Segment Start: Given entries

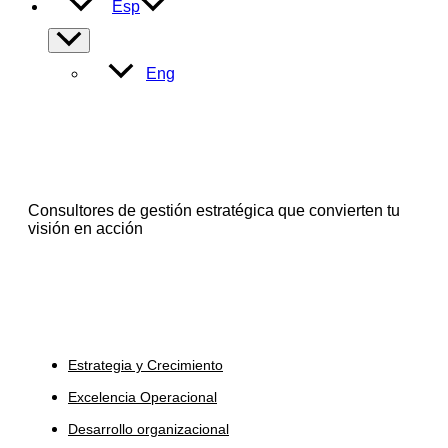
Esp
Alternar
menú
Eng
Consultores de gestión estratégica que convierten tu
visión en acción
Servicios
Estrategia y Crecimiento
Excelencia Operacional
Desarrollo organizacional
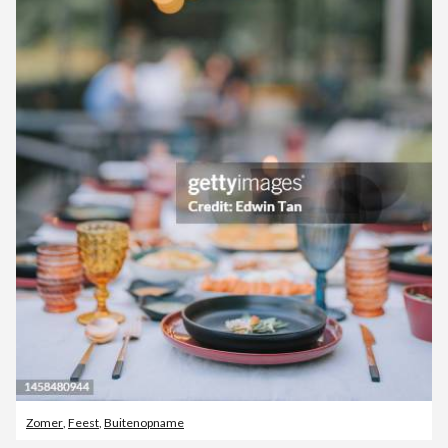
Zomer
,
Feest
,
Buitenopname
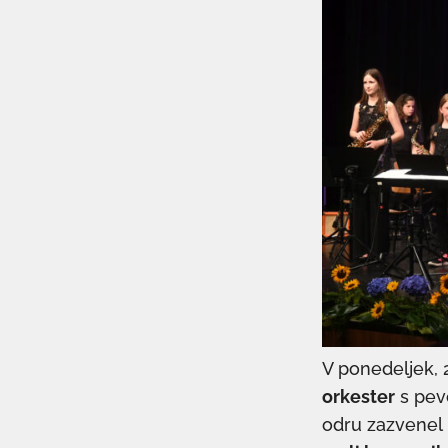
V ponedeljek, 
orkester
s pev
odru zazvenel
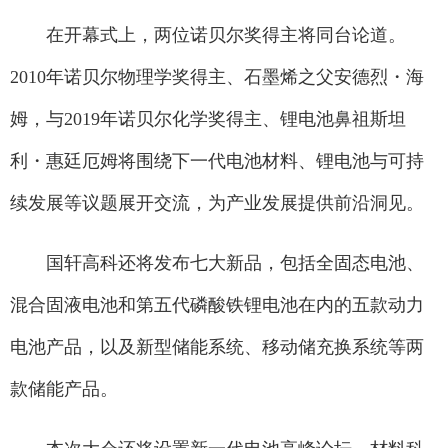
在开幕式上，两位诺贝尔奖得主将同台论道。
2010年诺贝尔物理学奖得主、石墨烯之父安德烈・海
姆，与2019年诺贝尔化学奖得主、锂电池鼻祖斯坦
利・惠廷厄姆将围绕下一代电池材料、锂电池与可持
续发展等议题展开交流，为产业发展提供前沿洞见。
国轩高科还将发布七大新品，包括全固态电池、
混合固液电池和第五代磷酸铁锂电池在内的五款动力
电池产品，以及新型储能系统、移动储充换系统等两
款储能产品。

Segment End: Given entries

## Activity
The expected output is the full data above, reproduced exactly with no images.

## Solution below
Esp
Alternar
menú
Eng
Consultores de gestión estratégica que convierten tu
visión en acción
Servicios
Estrategia y Crecimiento
Excelencia Operacional
Desarrollo organizacional
Zomer
,
Feest
,
Buitenopname
V ponedeljek, 
orkester
s pev
odru zazvenel
在开幕式上，两位诺贝尔奖得主将同台论道。
2010年诺贝尔物理学奖得主、石墨烯之父安德烈・海
姆，与2019年诺贝尔化学奖得主、锂电池鼻祖斯坦
利・惠廷厄姆将围绕下一代电池材料、锂电池与可持
续发展等议题展开交流，为产业发展提供前沿洞见。
国轩高科还将发布七大新品，包括全固态电池、
混合固液电池和第五代磷酸铁锂电池在内的五款动力
电池产品，以及新型储能系统、移动储充换系统等两
款储能产品。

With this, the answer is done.